Financial services companies have now spent the better part of a decade desperately trying to figure out what millennials want and how to give it to them. Well, of course, we know that they want to use consumer digital services, for one. We’re also told they tend to want to do business with companies that align with their values. (We’re surprised “conscious capitalism” never caught on as a buzzword, or as the title of an indie rock album.)
Some, like insurance company Legal & General America (which owns Banner and William Penn) are gaining traction and building street cred with nods from the likes of Millennial Money.

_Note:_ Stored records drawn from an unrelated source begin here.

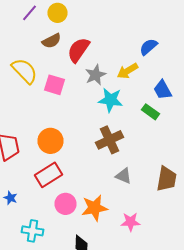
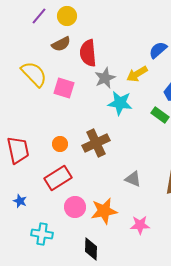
red semicircle: (78, 50) -> (88, 53), turned -40
brown cross: (110, 140) -> (96, 143), moved
orange circle: (50, 141) -> (60, 144), size x0.6

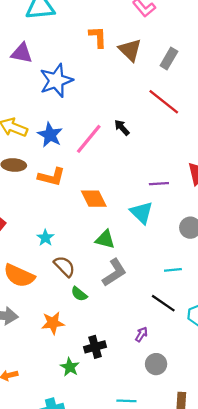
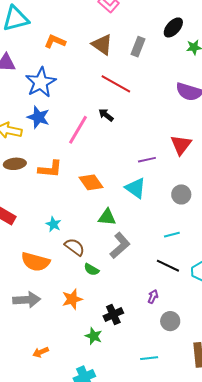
orange L-shape: (98, 37) -> (55, 41), moved, turned -55
red line: (164, 102) -> (116, 84), moved
blue star: (50, 135) -> (38, 117), moved

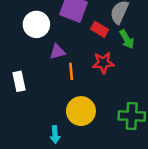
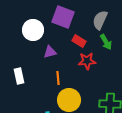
red rectangle: (100, 29) -> (79, 41), moved
orange line: (71, 71) -> (58, 78), moved

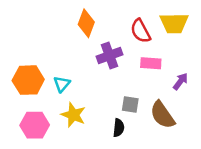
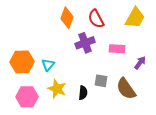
yellow trapezoid: (174, 23) -> (135, 18), turned -60
red semicircle: (141, 31) -> (96, 19), moved
black semicircle: (119, 128) -> (83, 93), moved

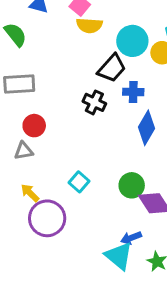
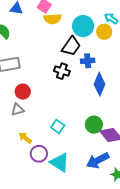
purple circle: (47, 218) -> (39, 154), size x0.7
blue arrow: (131, 238) -> (98, 160), size x1.6
cyan triangle: (119, 256) -> (60, 163), moved

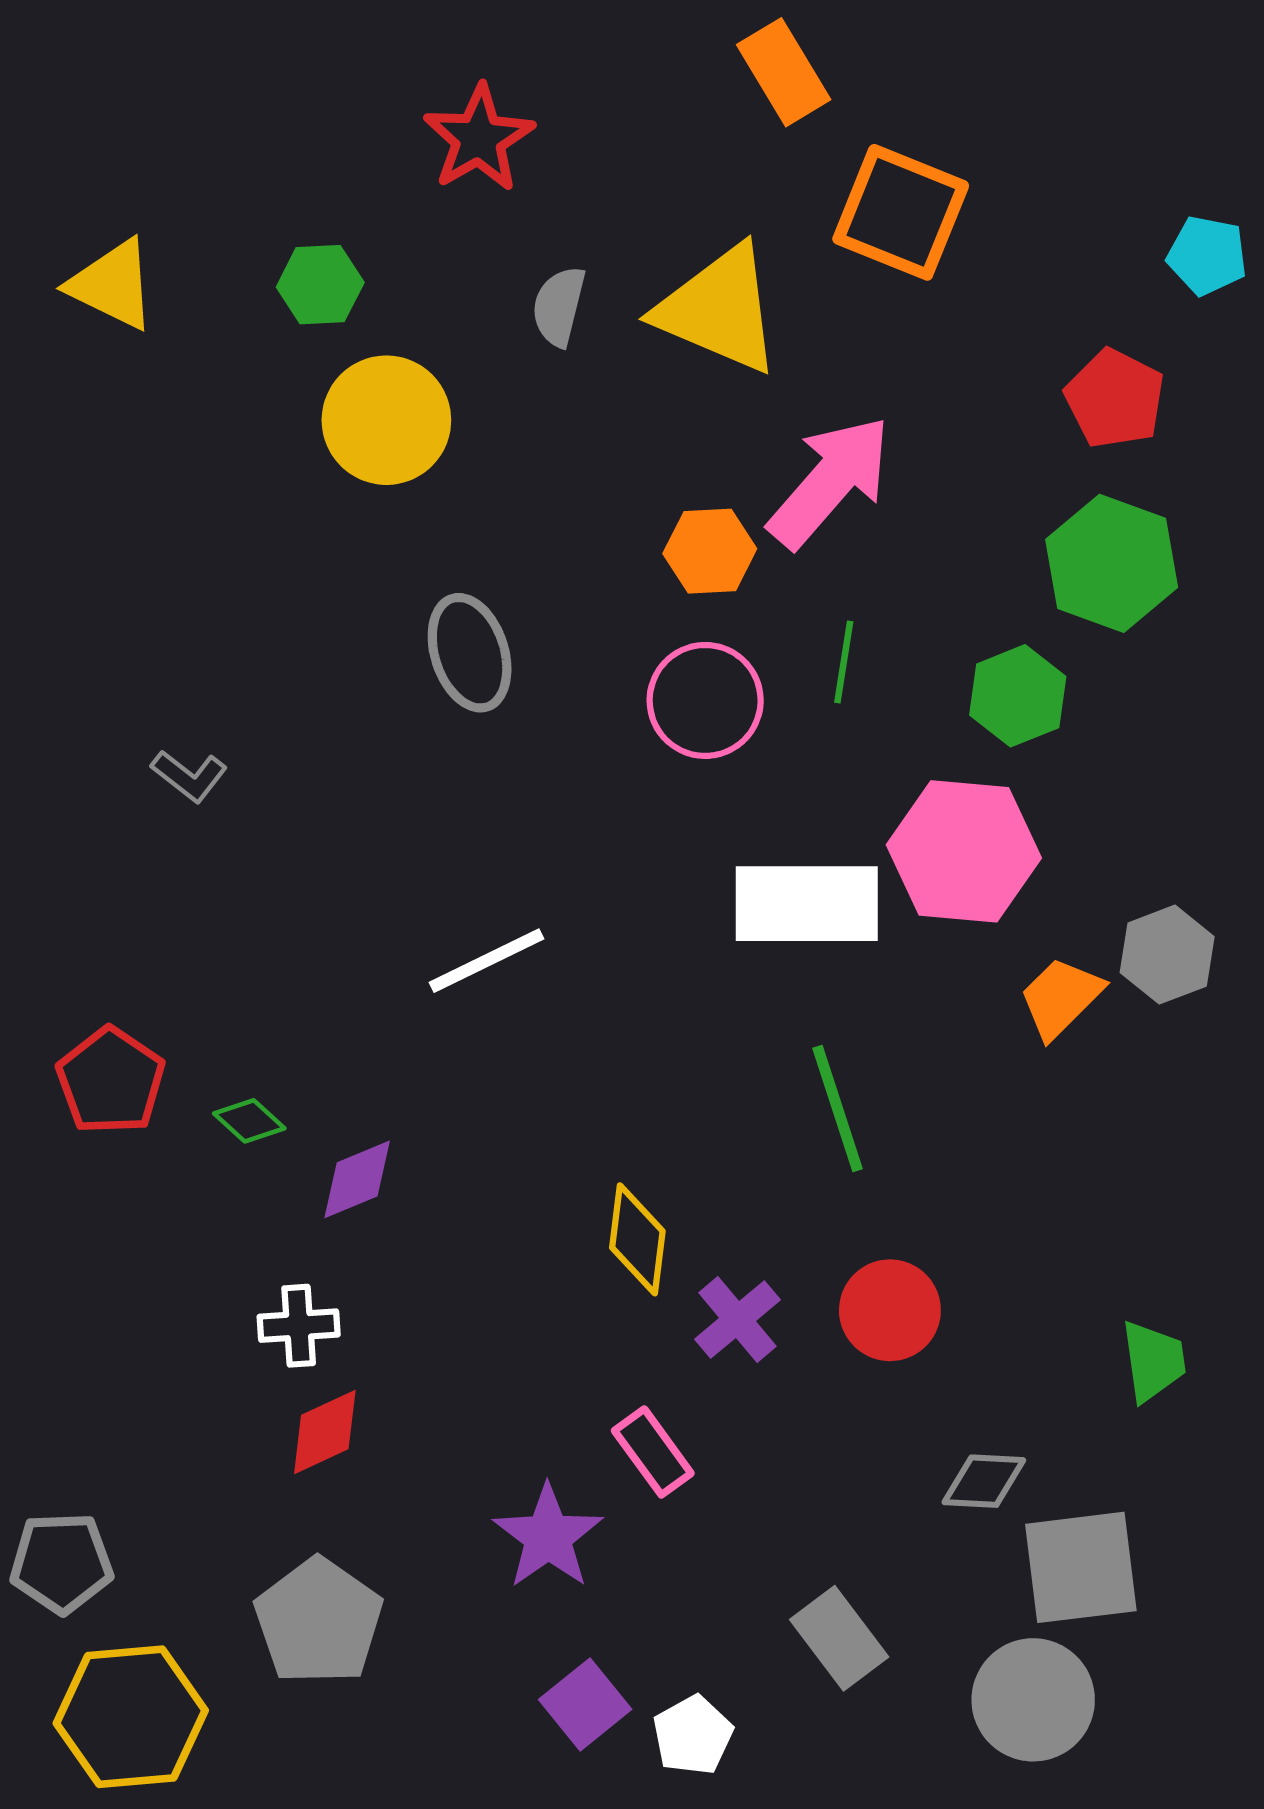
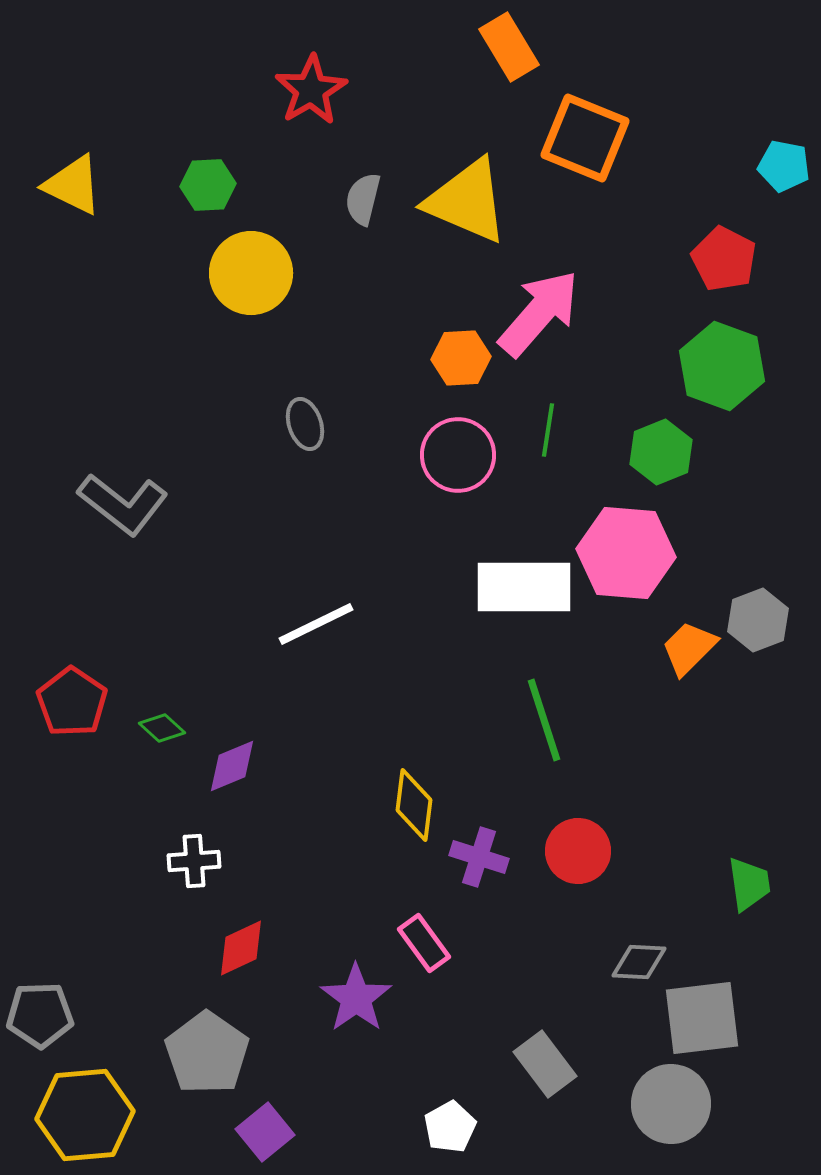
gray ellipse: (470, 653) -> (305, 424), size x0.7
gray L-shape: (189, 776) -> (123, 504), size x1.8
purple cross: (737, 1320) -> (479, 857), turned -32
red diamond: (325, 1432) -> (241, 948), moved
purple square: (585, 1704) -> (265, 1132), moved

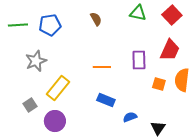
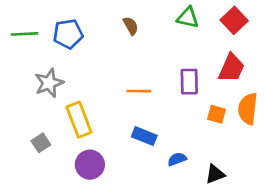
yellow rectangle: (58, 88) -> (79, 120), turned -60
purple circle: (55, 121) -> (90, 165), moved
black triangle: (158, 128) -> (215, 174), turned 35

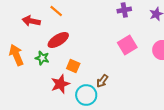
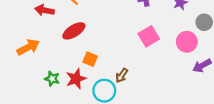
orange arrow: (16, 55) -> (28, 47), turned 85
green star: (42, 58) -> (52, 79), moved

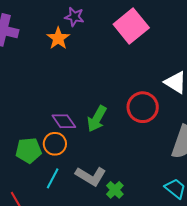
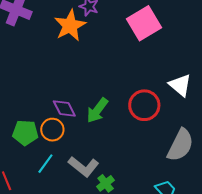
orange star: (58, 38) -> (70, 26), size x1.4

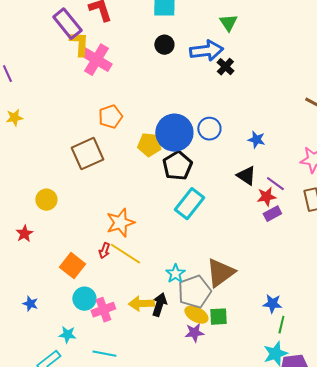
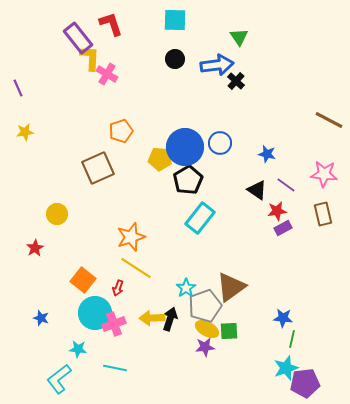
pink cross: (96, 60) -> (107, 74), size x0.7
purple line: (275, 184) -> (286, 185), moved
red arrow: (104, 251) -> (118, 288), moved
cyan circle: (84, 299) -> (95, 313), size x1.4

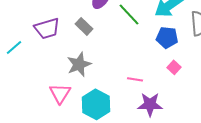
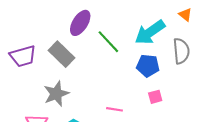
gray rectangle: (84, 26) -> (61, 54), size x1.4
pink square: (174, 67) -> (155, 97), turned 32

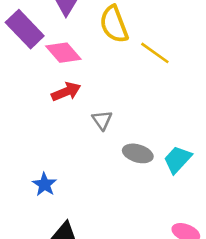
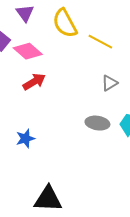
gray triangle: (102, 120) -> (109, 83), moved, turned 42
blue star: (45, 184) -> (25, 138), moved, turned 30

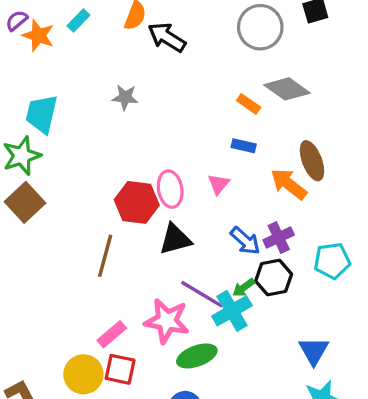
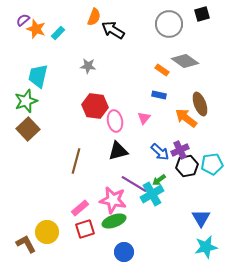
cyan rectangle: (78, 21) -> (58, 33), moved
red hexagon: (137, 202) -> (95, 106), moved
black hexagon: (274, 278) -> (187, 166), moved
green ellipse: (197, 356) -> (114, 221), moved
red square: (120, 369) -> (85, 229), turned -30
yellow circle: (83, 374) -> (47, 232), moved

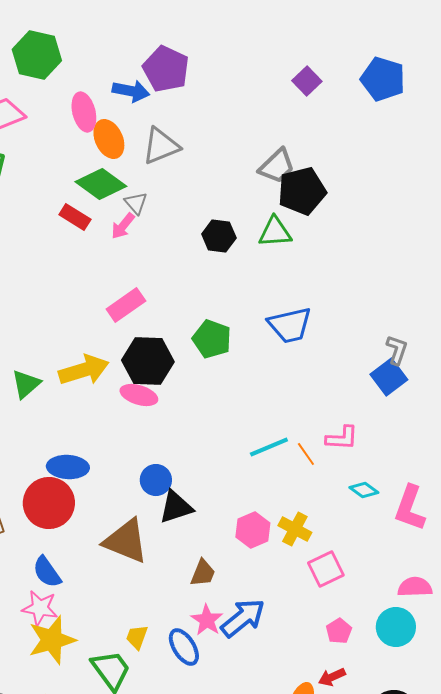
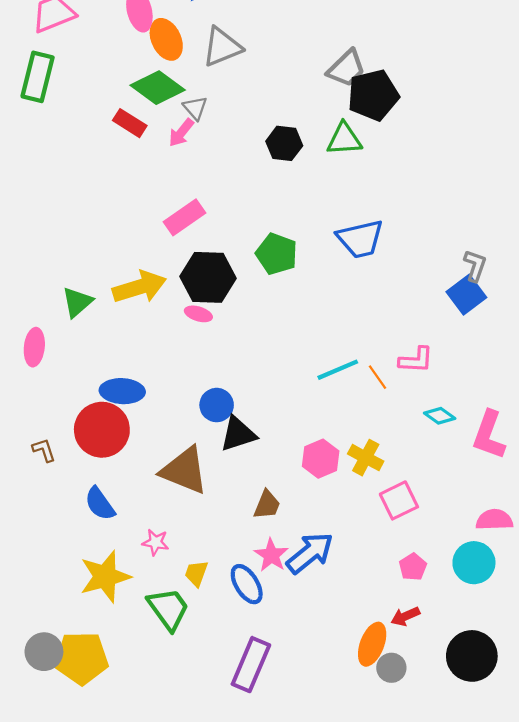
pink ellipse: (139, 395) -> (198, 314), size x0.7
pink star: (40, 608) -> (155, 542), moved, size x0.7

Yet many other new offerings from financial institutions that tried to play on millennial trends never gained traction. We all know that JP Morgan Chase’s ill-fated “Finn” digital banking app created for millennials — replete with emojis and budgeting tools — was shuttered in June after only one year in existence. Meanwhile, Pacific Life Insurance announced last week it’s closing its “Swell Investing” product, an app it introduced in 2017 to be “tailored to thirtysomethings eager to use their assets to make the world a better place.”
The lesson for financial institutions should be that new products designed for a younger demographic won’t succeed automatically just because they are digital or “socially conscious.” Another point to consider regarding this college-debt-riddled generation: “The average millennial has a net worth of just $8,000,” according to a Deloitte study from this year. The simple answer may be that millennials will take longer than previous generations to build up wealth and may not currently have much need for these types of products.